You always have the option to purchase used vehicles. If your priority is your finances, that’s the seemingly right choice. However, this doesn’t mean that it doesn’t pose any risk. Luke Jackson was an ordinary guy who experienced the downsides of acquiring used cars.
What he got is a 2018 Tesla Model 3 from a particular dealership in Florida. He bought it using his hard-earned cash. When he purchased the car, it had 9,000 miles on the clock; its condition was pretty good, too. The title was clean, so he sealed the deal.
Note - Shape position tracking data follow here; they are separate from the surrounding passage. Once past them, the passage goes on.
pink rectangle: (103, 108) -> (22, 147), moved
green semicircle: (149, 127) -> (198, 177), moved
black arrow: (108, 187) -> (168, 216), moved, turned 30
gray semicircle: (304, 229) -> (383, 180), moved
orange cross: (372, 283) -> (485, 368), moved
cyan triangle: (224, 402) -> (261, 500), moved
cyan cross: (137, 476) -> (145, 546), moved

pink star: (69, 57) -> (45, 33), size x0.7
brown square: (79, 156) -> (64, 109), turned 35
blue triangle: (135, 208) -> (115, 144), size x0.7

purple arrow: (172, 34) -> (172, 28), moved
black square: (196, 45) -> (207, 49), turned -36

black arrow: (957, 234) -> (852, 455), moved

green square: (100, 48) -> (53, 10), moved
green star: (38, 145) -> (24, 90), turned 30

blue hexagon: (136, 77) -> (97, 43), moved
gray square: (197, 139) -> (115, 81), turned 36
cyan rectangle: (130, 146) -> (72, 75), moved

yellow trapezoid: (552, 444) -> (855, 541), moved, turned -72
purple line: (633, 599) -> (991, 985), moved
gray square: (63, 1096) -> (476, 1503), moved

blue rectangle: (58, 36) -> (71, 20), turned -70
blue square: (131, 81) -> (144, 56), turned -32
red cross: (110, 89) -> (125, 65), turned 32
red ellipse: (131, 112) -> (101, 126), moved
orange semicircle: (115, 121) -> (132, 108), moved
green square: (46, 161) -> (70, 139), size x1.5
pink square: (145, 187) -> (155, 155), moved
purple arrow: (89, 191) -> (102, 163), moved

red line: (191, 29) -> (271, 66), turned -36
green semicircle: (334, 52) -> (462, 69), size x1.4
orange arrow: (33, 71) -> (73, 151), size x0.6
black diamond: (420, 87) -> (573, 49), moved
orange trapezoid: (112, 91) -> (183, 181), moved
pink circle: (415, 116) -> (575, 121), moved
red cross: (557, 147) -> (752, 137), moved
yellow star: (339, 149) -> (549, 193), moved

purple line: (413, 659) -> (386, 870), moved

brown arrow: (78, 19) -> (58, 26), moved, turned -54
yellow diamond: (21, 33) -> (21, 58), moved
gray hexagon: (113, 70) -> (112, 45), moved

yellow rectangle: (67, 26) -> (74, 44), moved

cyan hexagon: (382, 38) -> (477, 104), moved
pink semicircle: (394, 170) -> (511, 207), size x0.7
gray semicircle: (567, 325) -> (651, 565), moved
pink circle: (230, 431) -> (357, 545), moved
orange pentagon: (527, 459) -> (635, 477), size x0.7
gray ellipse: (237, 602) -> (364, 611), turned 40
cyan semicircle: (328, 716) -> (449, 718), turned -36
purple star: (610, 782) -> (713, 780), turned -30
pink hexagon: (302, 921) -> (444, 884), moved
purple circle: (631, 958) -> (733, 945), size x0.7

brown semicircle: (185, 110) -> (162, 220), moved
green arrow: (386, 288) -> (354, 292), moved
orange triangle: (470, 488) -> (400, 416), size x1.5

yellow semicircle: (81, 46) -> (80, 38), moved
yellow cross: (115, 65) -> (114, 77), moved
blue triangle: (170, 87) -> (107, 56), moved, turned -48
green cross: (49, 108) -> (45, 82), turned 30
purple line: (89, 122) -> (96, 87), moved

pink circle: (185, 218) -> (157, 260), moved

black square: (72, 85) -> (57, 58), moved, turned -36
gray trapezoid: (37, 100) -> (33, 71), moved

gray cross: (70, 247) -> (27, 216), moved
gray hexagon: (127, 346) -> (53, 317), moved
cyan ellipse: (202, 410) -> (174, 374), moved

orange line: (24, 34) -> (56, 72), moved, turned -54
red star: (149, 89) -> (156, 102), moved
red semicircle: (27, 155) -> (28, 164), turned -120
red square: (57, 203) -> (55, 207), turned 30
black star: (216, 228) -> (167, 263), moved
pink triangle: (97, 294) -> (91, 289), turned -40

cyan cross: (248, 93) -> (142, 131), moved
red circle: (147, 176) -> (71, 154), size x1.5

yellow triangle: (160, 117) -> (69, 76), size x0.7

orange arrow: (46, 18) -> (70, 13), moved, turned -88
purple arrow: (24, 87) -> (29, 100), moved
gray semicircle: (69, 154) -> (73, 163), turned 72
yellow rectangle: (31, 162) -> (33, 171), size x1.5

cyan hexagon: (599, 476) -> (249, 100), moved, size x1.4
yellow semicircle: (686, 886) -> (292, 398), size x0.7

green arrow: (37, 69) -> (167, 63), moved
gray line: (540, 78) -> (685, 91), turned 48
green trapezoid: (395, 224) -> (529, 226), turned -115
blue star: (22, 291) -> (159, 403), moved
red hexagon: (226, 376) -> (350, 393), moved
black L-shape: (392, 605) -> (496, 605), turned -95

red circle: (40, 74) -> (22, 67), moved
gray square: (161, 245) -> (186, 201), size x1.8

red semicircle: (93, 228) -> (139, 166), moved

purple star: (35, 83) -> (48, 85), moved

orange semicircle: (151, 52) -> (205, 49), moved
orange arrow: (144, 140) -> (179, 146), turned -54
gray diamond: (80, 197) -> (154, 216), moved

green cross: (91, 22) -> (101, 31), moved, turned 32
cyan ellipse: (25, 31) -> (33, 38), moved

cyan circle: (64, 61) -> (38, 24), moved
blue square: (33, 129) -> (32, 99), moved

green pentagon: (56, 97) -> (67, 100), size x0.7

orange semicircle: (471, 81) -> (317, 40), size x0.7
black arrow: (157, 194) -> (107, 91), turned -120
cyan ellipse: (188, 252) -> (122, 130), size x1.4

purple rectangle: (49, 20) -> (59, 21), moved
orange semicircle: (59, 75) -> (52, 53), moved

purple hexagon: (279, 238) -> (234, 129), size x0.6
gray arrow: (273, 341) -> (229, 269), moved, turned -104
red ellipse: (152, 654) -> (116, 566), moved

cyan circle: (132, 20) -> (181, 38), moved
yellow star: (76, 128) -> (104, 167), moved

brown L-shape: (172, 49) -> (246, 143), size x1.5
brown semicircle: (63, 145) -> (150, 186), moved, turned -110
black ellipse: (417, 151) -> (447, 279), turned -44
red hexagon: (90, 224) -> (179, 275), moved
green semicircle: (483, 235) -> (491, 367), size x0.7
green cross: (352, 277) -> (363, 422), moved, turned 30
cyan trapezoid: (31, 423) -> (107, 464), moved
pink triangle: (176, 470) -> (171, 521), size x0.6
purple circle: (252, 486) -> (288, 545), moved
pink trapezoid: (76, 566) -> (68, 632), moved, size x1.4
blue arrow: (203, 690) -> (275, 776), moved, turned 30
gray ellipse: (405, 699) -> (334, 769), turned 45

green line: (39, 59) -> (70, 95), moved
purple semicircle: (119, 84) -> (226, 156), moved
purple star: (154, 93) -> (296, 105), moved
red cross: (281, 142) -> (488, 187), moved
Sadly, he found out months later that his Model 3 got involved in a severe road collision. He also discovered that the cost of repairing the front of the vehicle is roughly $34,000! The worst of all is that this accident history is not recorded in the title when he got the vehicle. To add insults to injury, he also learned that the Model 3 he is using right now had been listed on an auction site, with proof of the damages caused by the accident.
The case of Jackson was first reported on WSB Radio. But according to this outlet, his story is not an isolated case of wrecked vehicles that had been sold with clean titles. Based on the rumors, there was also a Toyota 4Runner (with no side curtain airbags) that deceived many people. It’s the reason the said Toyota had already seven owners in just a span of five years.
Interestingly, the Model 3 and 4Runner got their “clean titles” in Texas. And we just learned that it is not an illegal thing to do. On a particular Texas law, the title of the vehicle remains unscathed as long as the repair cost is not higher than its actual value. Hence, if your car is worth $50,000 but the repair cost is $45,000, your title will not be changed.
What do you think about this policy? Do you think it’s fair for people who want to buy used cars?